Une telle démarche renvoie également à un autre ordre de réflexion, très personnel. Quelles sont les motivations et les bénéfices que l’on trouve à s’occuper de ses bois ? Ceci conditionne naturellement les choix dans la gestion et les options stratégiques.
Je ne peux guère m’empêcher de sortir en pleine nature chaque jour à moins d’intempéries sérieuses. La chasse, la pêche et les bois sont les points d’ancrage de cet impératif. J’ai en revanche peu d’intérêt pour les pratiques gratuites et « sans effet visible, immédiat et concret » comme le sport ou la marche qui sont censés maintenir l’individu en forme. Les occupations forestières ont l’avantage de me fournir un minimum d’exercice physique, pas trop pénible car je délègue les tâches les plus ardues et présentant des risques pour les amateurs inexpérimentés (abattage d’arbres à partir d’une certaine dimension…).

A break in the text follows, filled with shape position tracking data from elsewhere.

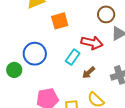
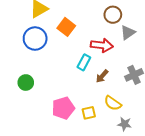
orange square: (60, 21) -> (66, 27), turned -30
blue circle: (35, 54) -> (35, 39), moved

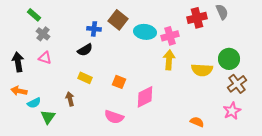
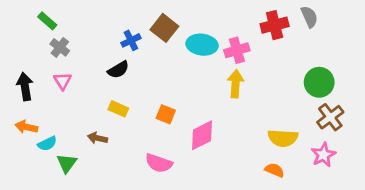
blue cross: (94, 29) -> (131, 40), turned -32
pink triangle: (45, 58) -> (63, 81), turned 40
yellow semicircle: (202, 70) -> (283, 138), moved
brown arrow: (70, 99) -> (97, 138), turned -64

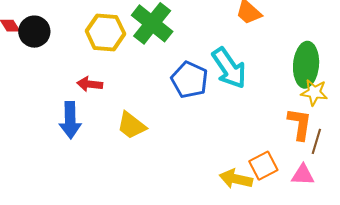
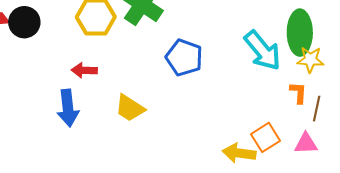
cyan arrow: (229, 68) -> (262, 51), moved
orange L-shape: (300, 124) -> (298, 93), size x0.7

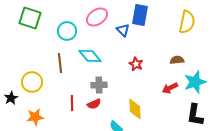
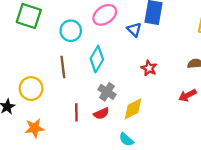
cyan diamond: (90, 56) -> (97, 59), turned 70
gray cross: (99, 85) -> (107, 92), turned 35
yellow diamond: (135, 109) -> (133, 109), moved, turned 65

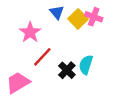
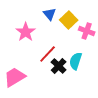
pink cross: (94, 17) -> (87, 31), moved
red line: (42, 57) -> (48, 54), moved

J’ai plus de mal à rendre compte d’une seconde motivation qui a trait à l’inscription de l’individu dans la longue durée. Il m’est difficile d’envisager de laisser à l’abandon un territoire dont la famille s’est occupée au fil des siècles, depuis bien longtemps même si la durée est indéterminée ; je ne peux accepter d’être le premier à abandonner.
Les considérations environnementales viennent se greffer sur cette motivation, à la fois sous la forme d’ impératifs (contribution au maintien de la biodiversité, à la transition énergétique, aux puits de carbone) ou sous forme de questions : comment gérer la forêt dans un contexte de changement climatique ?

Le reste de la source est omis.